Exercise prompt
Copy the listing that follows exactly. Its pictures do not belong in the copy.

Entries shown
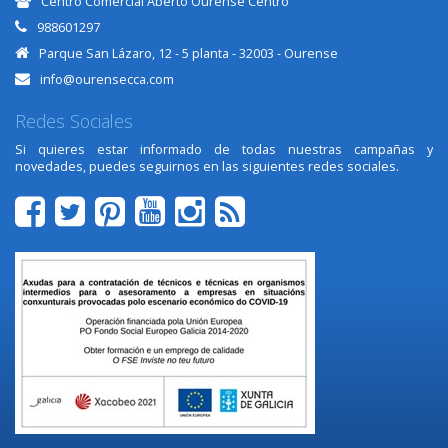
Centro Comercial Aberto Ourense Centro
988601297
Parque San Lázaro, 12 - 5 planta - 32003 - Ourense
info@ourensecca.com
Redes Sociales
Si quieres estar informado de todas nuestras campañas y
novedades, puedes seguirnos en las siguientes redes sociales.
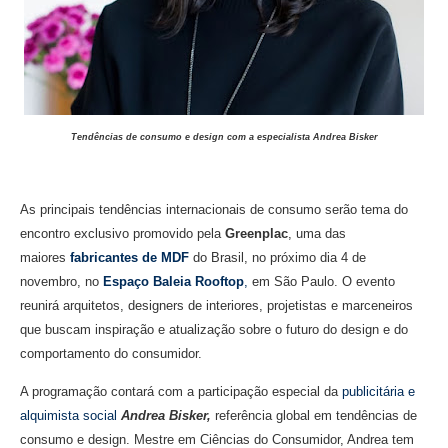
Tendências de consumo e design com a especialista Andrea Bisker
As principais tendências internacionais de consumo serão tema do
encontro exclusivo promovido pela
Greenplac
, uma das
maiores
fabricantes de MDF
do Brasil, no próximo dia 4 de
novembro, no
Espaço Baleia Rooftop
,
em São Paulo. O evento
reunirá arquitetos, designers de interiores, projetistas e marceneiros
que buscam inspiração e atualização sobre o futuro do design e do
comportamento do consumidor.
A programação contará com a participação especial da
publicitária e
alquimista social
Andrea Bisker,
referência global em tendências de
consumo e design. Mestre em Ciências do Consumidor, Andrea tem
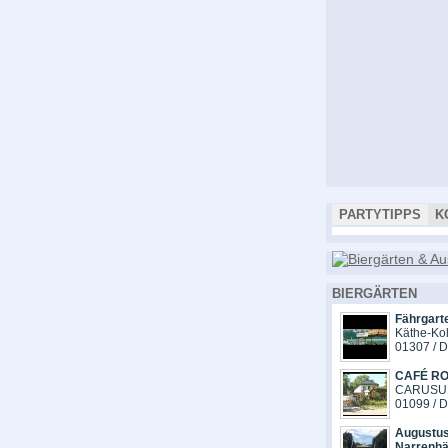
PARTYTIPPS
K
BIERGÄRTEN
Fährgart
Käthe-Kol
01307 / 
CAFÉ R
CARUSUF
01099 / 
Augustus
Narrenhä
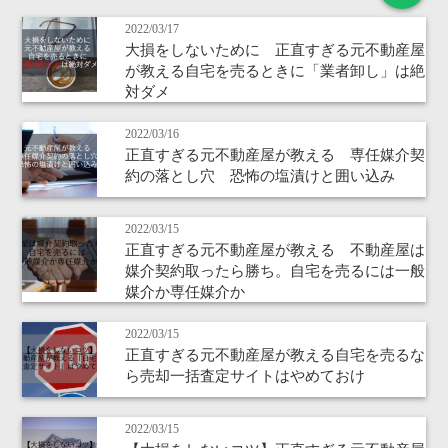
2022/03/17
大損をしないために 正直すぎる元不動産屋
が教える自宅を売るときに「業者卸し」は絶
対ダメ
2022/03/16
正直すぎる元不動産屋が教える 専任媒介契
約の落とし穴 恐怖の塩漬けと囲い込み
2022/03/15
正直すぎる元不動産屋が教える 不動産屋は
媒介契約取ったら勝ち。自宅を売るには一般
媒介か専任媒介か
2022/03/15
正直すぎる元不動産屋が教える自宅を売るな
ら売却一括査定サイトはやめておけ
2022/03/15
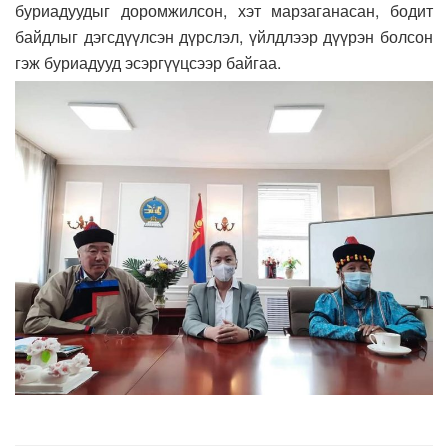
буриадуудыг доромжилсон, хэт марзаганасан, бодит
байдлыг дэгсдүүлсэн дүрслэл, үйлдлээр дүүрэн болсон
гэж буриадууд эсэргүүцсээр байгаа.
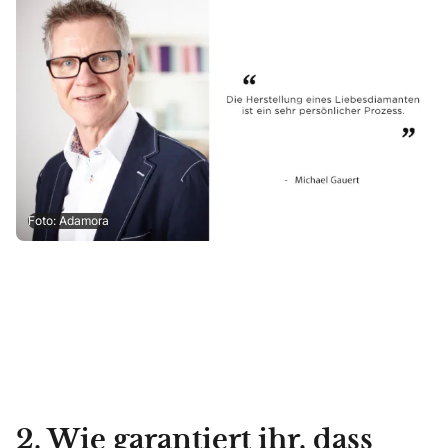
Foto: Adamora
2. Wie garantiert ihr, dass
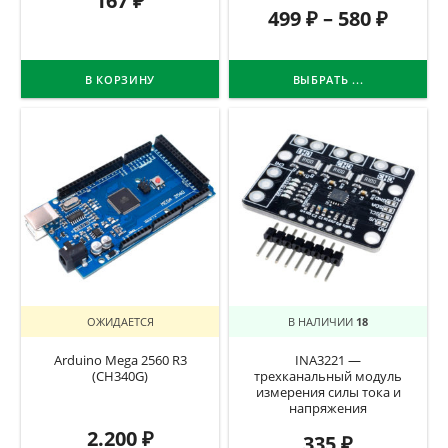
167
₽
499
₽
–
580
₽
В КОРЗИНУ
ВЫБРАТЬ ...
ОЖИДАЕТСЯ
В НАЛИЧИИ
18
Arduino Mega 2560 R3
INA3221 —
(CH340G)
трехканальный модуль
измерения силы тока и
напряжения
2.200
₽
335
₽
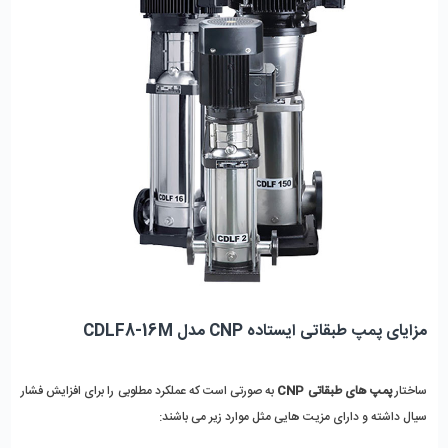
مزایای پمپ طبقاتی ایستاده CNP مدل CDLF8-16M
ساختار 
پمپ های طبقاتی CNP
 به صورتی است که عملکرد مطلوبی را برای افزایش فشار 
سیال داشته و دارای مزیت هایی مثل موارد زیر می باشند:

Response to the task
Centro Comercial Aberto Ourense Centro
988601297
Parque San Lázaro, 12 - 5 planta - 32003 - Ourense
info@ourensecca.com
Redes Sociales
Si quieres estar informado de todas nuestras campañas y
novedades, puedes seguirnos en las siguientes redes sociales.
Tendências de consumo e design com a especialista Andrea Bisker
As principais tendências internacionais de consumo serão tema do
encontro exclusivo promovido pela
Greenplac
, uma das
maiores
fabricantes de MDF
do Brasil, no próximo dia 4 de
novembro, no
Espaço Baleia Rooftop
,
em São Paulo. O evento
reunirá arquitetos, designers de interiores, projetistas e marceneiros
que buscam inspiração e atualização sobre o futuro do design e do
comportamento do consumidor.
A programação contará com a participação especial da
publicitária e
alquimista social
Andrea Bisker,
referência global em tendências de
consumo e design. Mestre em Ciências do Consumidor, Andrea tem
PARTYTIPPS
K
BIERGÄRTEN
Fährgart
Käthe-Kol
01307 / 
CAFÉ R
CARUSUF
01099 / 
Augustus
Narrenhä
2022/03/17
大損をしないために 正直すぎる元不動産屋
が教える自宅を売るときに「業者卸し」は絶
対ダメ
2022/03/16
正直すぎる元不動産屋が教える 専任媒介契
約の落とし穴 恐怖の塩漬けと囲い込み
2022/03/15
正直すぎる元不動産屋が教える 不動産屋は
媒介契約取ったら勝ち。自宅を売るには一般
媒介か専任媒介か
2022/03/15
正直すぎる元不動産屋が教える自宅を売るな
ら売却一括査定サイトはやめておけ
2022/03/15
буриадуудыг доромжилсон, хэт марзаганасан, бодит
байдлыг дэгсдүүлсэн дүрслэл, үйлдлээр дүүрэн болсон
гэж буриадууд эсэргүүцсээр байгаа.
Foto: Adamora
2. Wie garantiert ihr, dass
167
₽
499
₽
–
580
₽
В КОРЗИНУ
ВЫБРАТЬ ...
ОЖИДАЕТСЯ
В НАЛИЧИИ
18
Arduino Mega 2560 R3
INA3221 —
(CH340G)
трехканальный модуль
измерения силы тока и
напряжения
2.200
₽
335
₽
مزایای پمپ طبقاتی ایستاده CNP مدل CDLF8-16M
ساختار 
پمپ های طبقاتی CNP
 به صورتی است که عملکرد مطلوبی را برای افزایش فشار 
سیال داشته و دارای مزیت هایی مثل موارد زیر می باشند:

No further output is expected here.